Platte River

South Platte River – Exchanging Knowledge and Building Partnerships Across State Lines

In January 2021, the State of Nebraska resurfaced plans outlined in a 100-year-old agreement that allows Nebraska to build a new canal to divert water from the South Platte River in Colorado and carry it east across the state line. This announcement sparked many questions in both states. What would be the impacts to the birds, wildlife, and the ecosystem along the South Platte that depend on this water?

To answer these questions in light of both current and future projects, Audubon began conversations with those who know best – the people who are doing conservation work on-the-ground along the South Platte River in northeast Colorado and western Nebraska. Through discussions, conservation staff on both sides of the state line recognized that we not only share curiosity about how conservation work and water policy differ from one state to the next, but that increased coordination between partners is necessary to protect how the South Platte functions and the benefits it provides to wildlife that don’t recognize political boundaries.

Inquisitive participants from both Colorado and Nebraska got together in the Sterling, CO, area at the end of April to continue building partnerships and shared understanding around the South Platte River ecosystem. Those who attended the “South Platte Knowledge Exchange” visited key sites along the River and heard from area experts about how water management combined with habitat restoration along the South Platte is supporting numerous demands.

Over the 2-day event, partners saw the infrastructure already in place along the South Platte that diverts and re-times streamflow – artifacts still in place after over a century of redirecting streamflow as additional human needs arose. These modifications to the Basin’s hydrology have had obvious impacts on the surrounding ecosystem, and the group also toured sites where conservation partners have utilized restoration and water management techniques to mimic more natural processes on the landscape. At the forefront are the wetland areas that partners have built and restored to provide habitat and energy for migrating waterfowl.

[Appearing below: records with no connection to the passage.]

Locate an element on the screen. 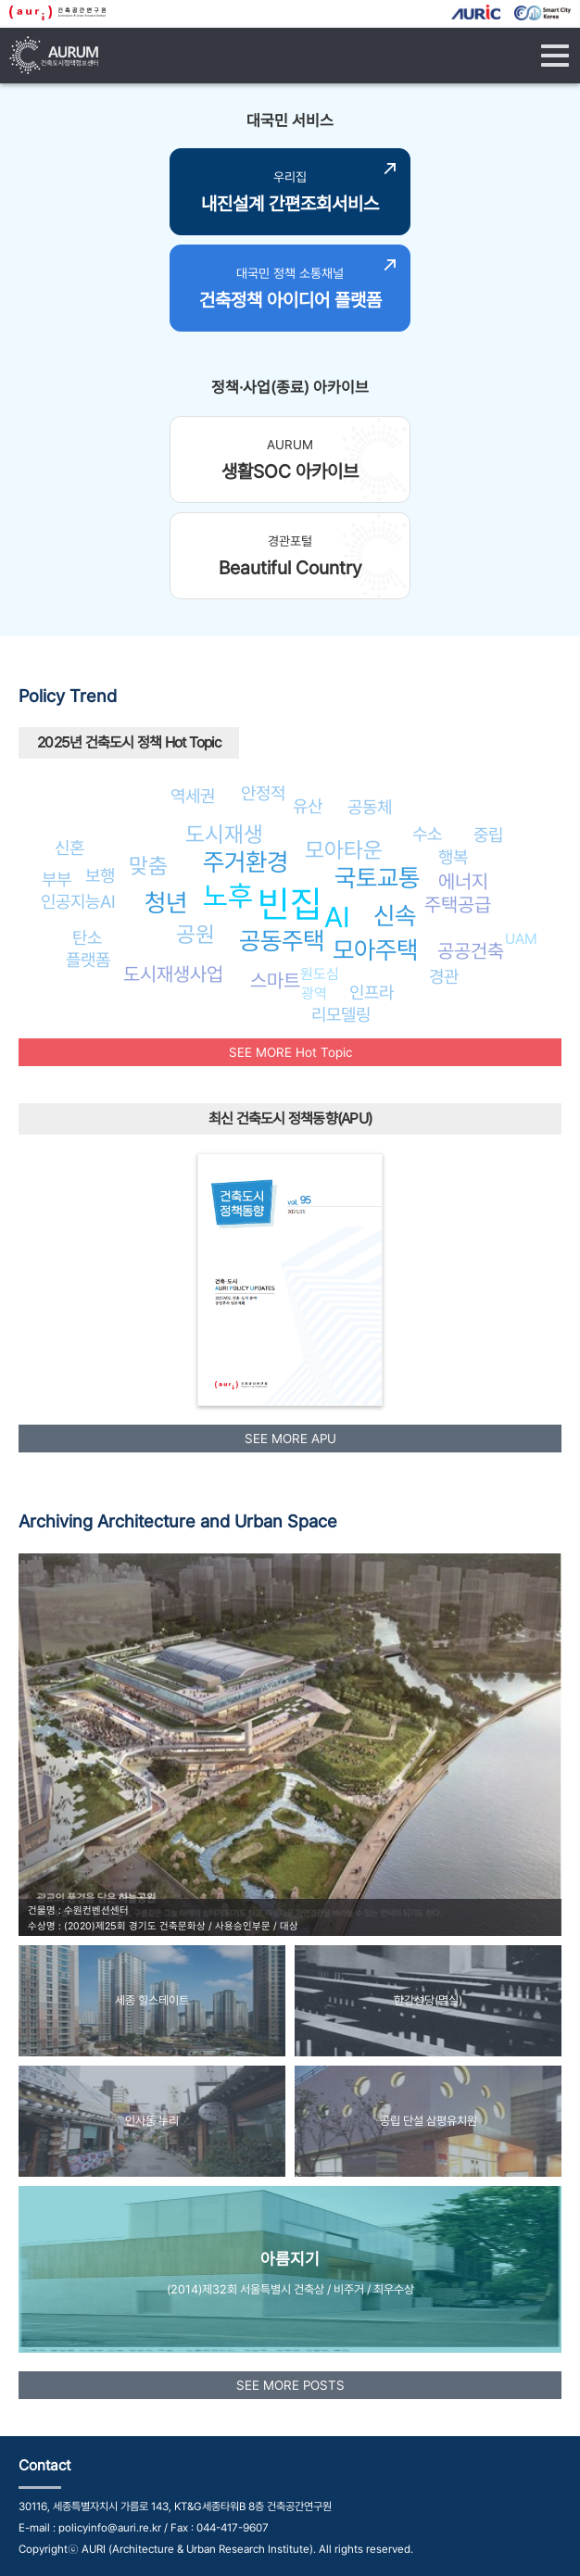 Image resolution: width=580 pixels, height=2576 pixels. 수소 is located at coordinates (427, 833).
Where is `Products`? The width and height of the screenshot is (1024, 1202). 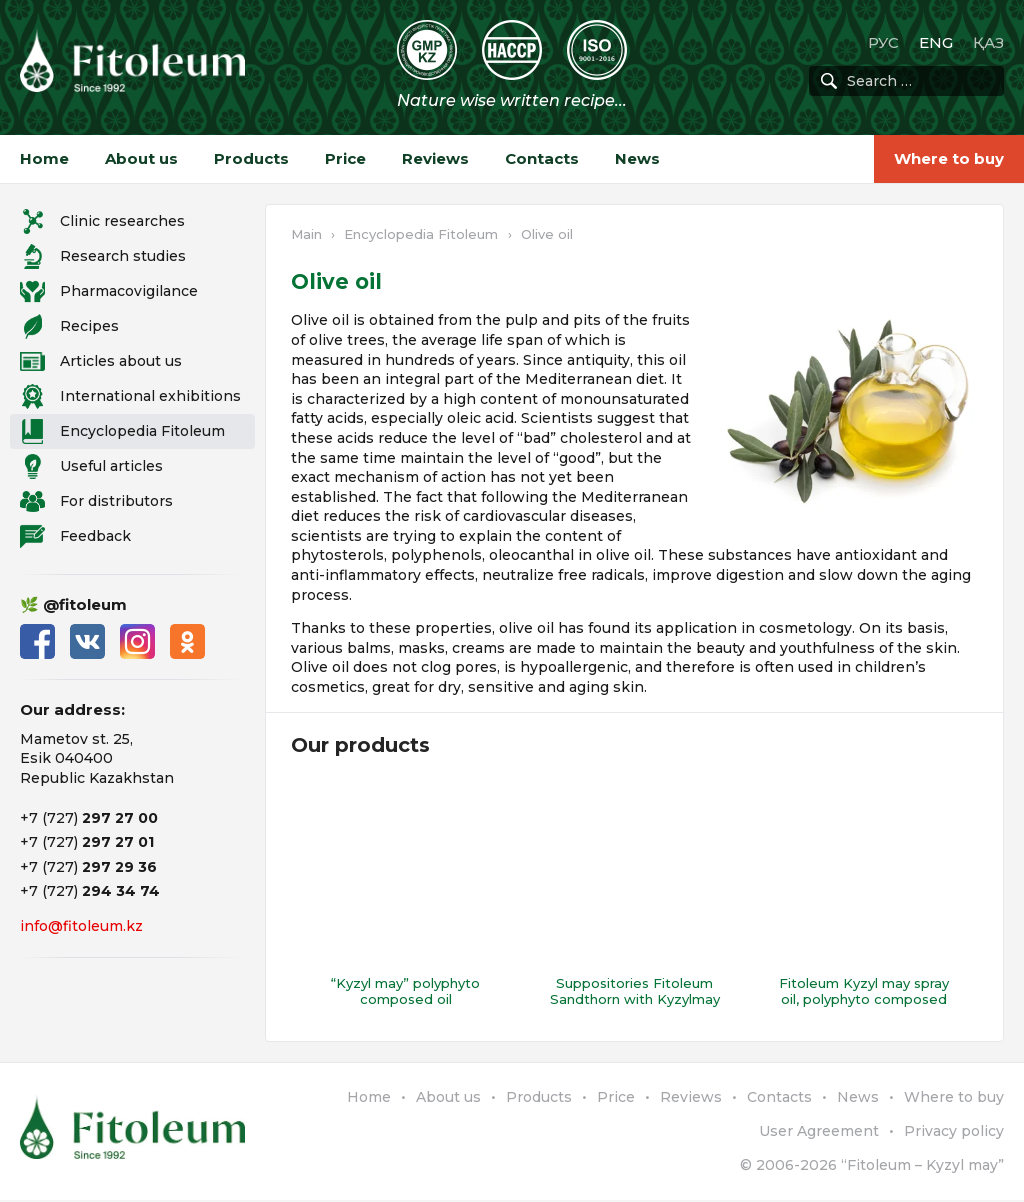 Products is located at coordinates (251, 158). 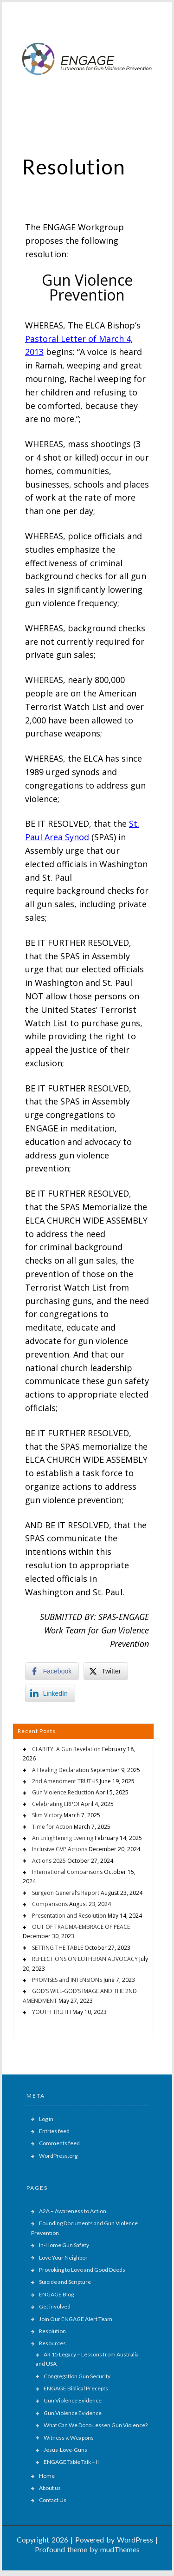 This screenshot has width=174, height=2576. I want to click on OUT OF TRAUMA-EMBRACE OF PEACE, so click(81, 1927). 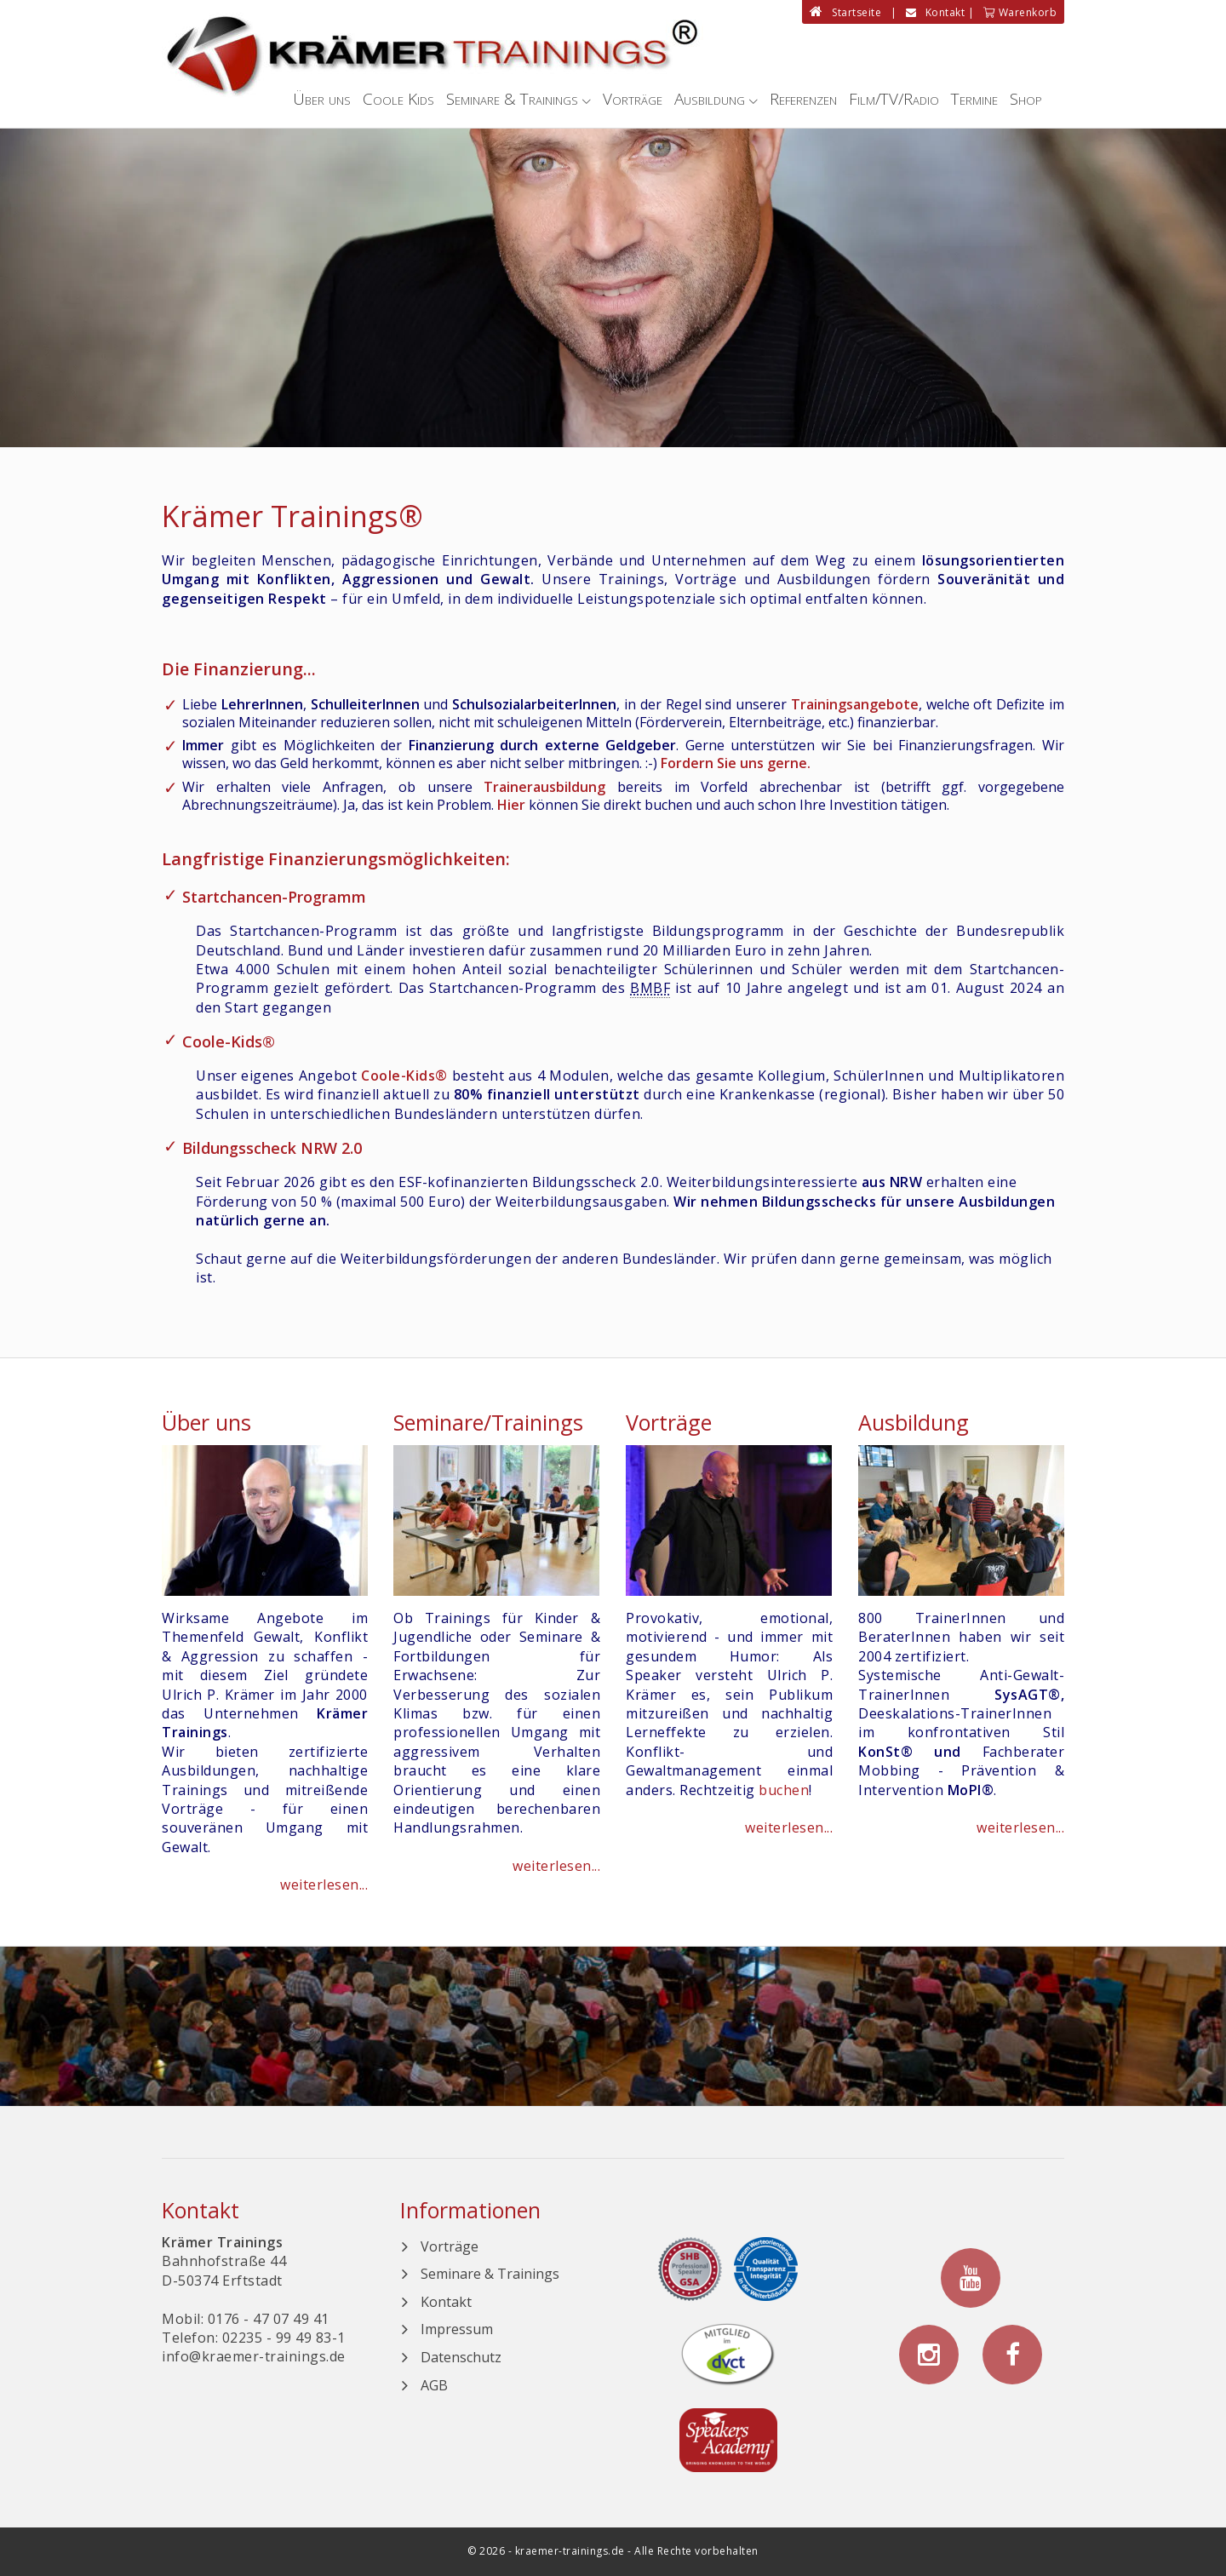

The South Platte River is already a highly managed system – it is estimated that water in this river is used 6 to 7 times over before it crosses into Nebraska – benefiting communities, industry, agriculture, and habitat along its route. As future proposals arise to store and divert additional streamflow, and as climate change continues to alter when and how much water is available, conservation partners will need to work together to ensure that the ecological integrity of the South Platte River, both upstream and downstream from the state line, are preserved.